=== Begin Enclosure ===

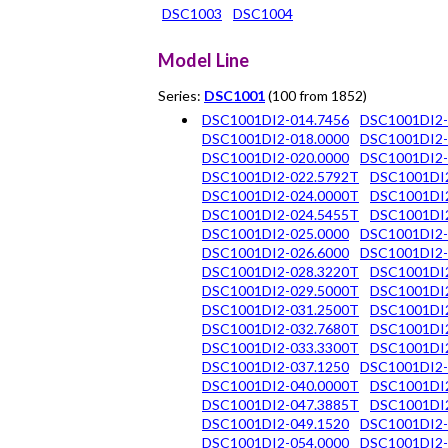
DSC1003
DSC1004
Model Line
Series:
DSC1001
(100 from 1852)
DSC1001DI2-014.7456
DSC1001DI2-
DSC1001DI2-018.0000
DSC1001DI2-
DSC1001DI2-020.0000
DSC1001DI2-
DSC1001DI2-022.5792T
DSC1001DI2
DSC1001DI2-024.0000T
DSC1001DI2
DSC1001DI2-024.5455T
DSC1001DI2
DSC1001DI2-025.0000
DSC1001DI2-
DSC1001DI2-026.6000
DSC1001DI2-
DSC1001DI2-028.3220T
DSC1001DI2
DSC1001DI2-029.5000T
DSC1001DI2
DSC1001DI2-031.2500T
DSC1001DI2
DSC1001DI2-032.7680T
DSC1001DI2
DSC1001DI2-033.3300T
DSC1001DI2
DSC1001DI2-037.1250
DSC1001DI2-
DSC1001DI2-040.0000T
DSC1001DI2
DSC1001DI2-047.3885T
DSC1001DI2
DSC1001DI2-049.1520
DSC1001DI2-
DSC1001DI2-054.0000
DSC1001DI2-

=== End Enclosure ===

Output only the lines that run from the one containing "DSC1001DI2-040.0000T" through the last line of the material above, both included.

• _Solution_:
DSC1001DI2-040.0000T
DSC1001DI2
DSC1001DI2-047.3885T
DSC1001DI2
DSC1001DI2-049.1520
DSC1001DI2-
DSC1001DI2-054.0000
DSC1001DI2-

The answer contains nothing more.